¡SE CANSA UNO!

Así, con esa expresión en sus labios nos recibió nuestro amigo Pedro Battler cuando visitamos el pintoresco pueblo de Corozal, Puerto Rico. Pedro ya era un hombre entrado en sus ochenta y nosotros unos jóvenes inexpertos en nuestros veinte. Y no era que llegábamos tarde a nuestro encuentro, simplemente era la expresión con la que a menudo vi a Pedro introducirse a la gente. Simplemente te veía y exclamaba “¡Se cansa uno!”

Cuando habíamos pasado juntos varios días de la visita, le pregunté: “Pedro ¿y eso de se cansa uno? ¿qué quieres decir?” Me dijo: “chico es que uno se cansa de todo. No importa quién seas y no importa lo que hagas, con los años y con el tiempo, uno se cansa. ¡Hasta la belleza cansa!, todo te cansa. Al principio lo que parece una novedad, después de un tiempo, se convierte en rutina. Todo cansa y ¡se cansa uno!”

Por aquellos tiempos yo no comprendía todo lo que quería decir aunque sí podía entender parte de su realidad. Pedro, a pesar de su vibrante energía, ya estaba encorvado por padecer de una artritis crónica que había aguzado el paso de los años. Seguramente, luego de sus muchas luchas y vivencias, era comprensible que se sintiera cansado y fuera lo suficientemente franco como para expresarlo audiblemente… aunque todavía con cierta gracia muy de él y a veces, me parecía a mi que también con cierta malicia. Claro, aunque te esfuerces por entender, no es lo mismo ver las cosas desde la perspectiva de un hombre de ochenta cuando tienes 50 años menos. De todas formas, para mi, igual que para muchos otros, Pedro era un hombre valiente, positivo y de gran fortaleza espiritual.

Con el paso de los años y al llegar hasta donde estoy, puedo entender mejor a mi inolvidable amigo. Es cierto, en muchos sentidos, ¡se cansa uno! Y no es que uno pierda el gusto por la vida o que no tenga proyectos hermosos en los que enfocarme, pero, sí te cansas.

Por fuera, te cansas de escuchar “el próximo mes volveremos a la rutina” y al mes siguiente escuchar lo mismo y lo mismo. Te parece que la rutina no volverá nunca y que estaremos de cuarentena en cuarentena por sabe Dios cuánto tiempo. Pero siguen las mismas promesas de los que dicen regir el destino de los pueblos. Promesas que nunca se cumplen y que de hecho, hasta se pronuncian con pleno conocimiento de que son imposibles de cumplir. ¡Oiga! ¡se cansa cualquiera!
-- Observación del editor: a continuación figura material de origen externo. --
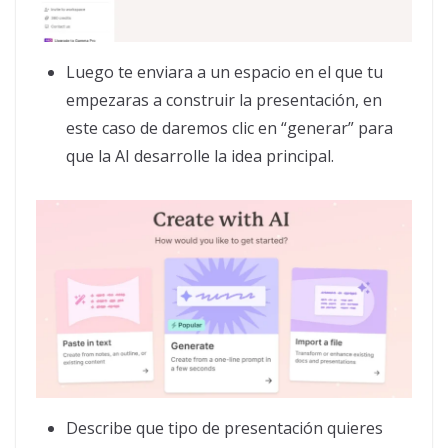
Luego te enviara a un espacio en el que tu
empezaras a construir la presentación, en
este caso de daremos clic en “generar” para
que la AI desarrolle la idea principal.
Describe que tipo de presentación quieres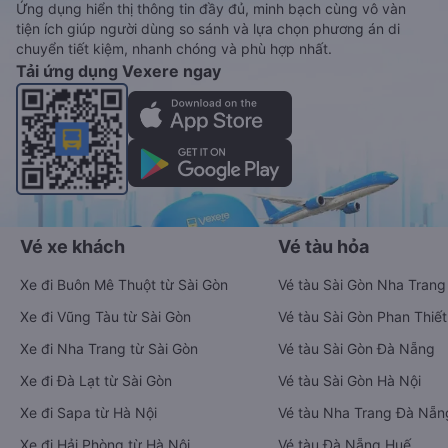
Ứng dụng hiển thị thông tin đầy đủ, minh bạch cùng vô vàn
tiện ích giúp người dùng so sánh và lựa chọn phương án di
chuyển tiết kiệm, nhanh chóng và phù hợp nhất.
Tải ứng dụng Vexere ngay
Vé xe khách
Vé tàu hỏa
Xe đi Buôn Mê Thuột từ Sài Gòn
Vé tàu Sài Gòn Nha Trang
Xe đi Vũng Tàu từ Sài Gòn
Vé tàu Sài Gòn Phan Thiết
Xe đi Nha Trang từ Sài Gòn
Vé tàu Sài Gòn Đà Nẵng
Xe đi Đà Lạt từ Sài Gòn
Vé tàu Sài Gòn Hà Nội
Xe đi Sapa từ Hà Nội
Vé tàu Nha Trang Đà Nẵn
Xe đi Hải Phòng từ Hà Nội
Vé tàu Đà Nẵng Huế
Se cansa uno de ver cómo la maldad se las ingenia para, no importa lo que se invente, usarlo para lo malo. Te cansas de ver cómo se tuerce la justicia. Te cansas de ver el “abuso institucionalizado.” Te cansas de ver maltrato, exilio y dolor. De ver cómo lo bueno es malo y lo malo es bueno. Las plagas, o la pandemia, sirve para enriquecer y para empobrecer. Te cansas de las contradicciones y de ver que no solo no aprendemos nada, sino que cada vez sabemos menos. Sí, se cansa uno de seguir montado en esta noria de la vida que promueve todo lo que al final es vanidad.

Pedro Batler era un personaje en el pueblo de Corozal. No había nacido allí pero se ganó el cariño de la gente, que en Corozal no era difícil de ganar. Muchas veces, caminando con él por la calle, escuchaba que al pasar, tal vez desde la otra acera, al verlo, algunos levantaban la voz para mirarlo y decirle, “¡Se cansa uno”! A lo que siempre sonreía y respondía: ¡Sí, se cansa uno!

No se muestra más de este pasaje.